Journalistic Data Mining

a brilliant talk by Jonathan Stray of AP on investigating millions of documents by visualizing clusters and using other computational tools.

Date:

Jonathan Stray of the Associated Press on investigating thousands (or millions) of documents by visualizing clusters, fantastic talk from the National Institute of Computer-Assisted Reporting. Visualizations built with multidimensional scaling algorithm Glimmer.

Jonathan's background is in CS before he became a reporter and that gives him the ability to do very interesting computational reporting.

Investigating thousands (or millions) of documents by clustering from Jonathan Stray on Vimeo.

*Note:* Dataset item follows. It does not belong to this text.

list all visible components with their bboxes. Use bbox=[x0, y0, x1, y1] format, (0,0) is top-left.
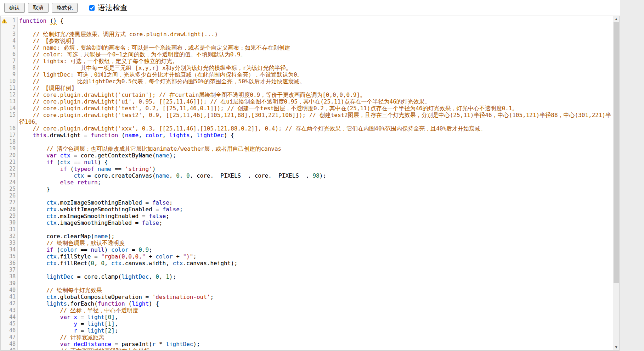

meckdevil writes on slashdot about this talk:

Associated Press developer-journalist extraordinaire Jonathan Stray gives a brilliant explanation of the use of data-mining strategies to winnow and wring journalistic sense out of massive numbers of documents, using the Iraq and Afghanistan war logs released by Wikileaks as a case in point. The concepts for focusing on certain groups of documents and ignoring others are hardly new; they underlie the algorithms used by the major Web search engines. Their use in a journalistic context is on a cutting edge, though, and it raises a fascinating quandary: By choosing the parameters under which documents will be considered similar enough to pay attention to, journalist-programmers actually choose the frame in which a story will be told. This type of data mining holds great potential for investigative revelation - and great potential for journalistic abuse.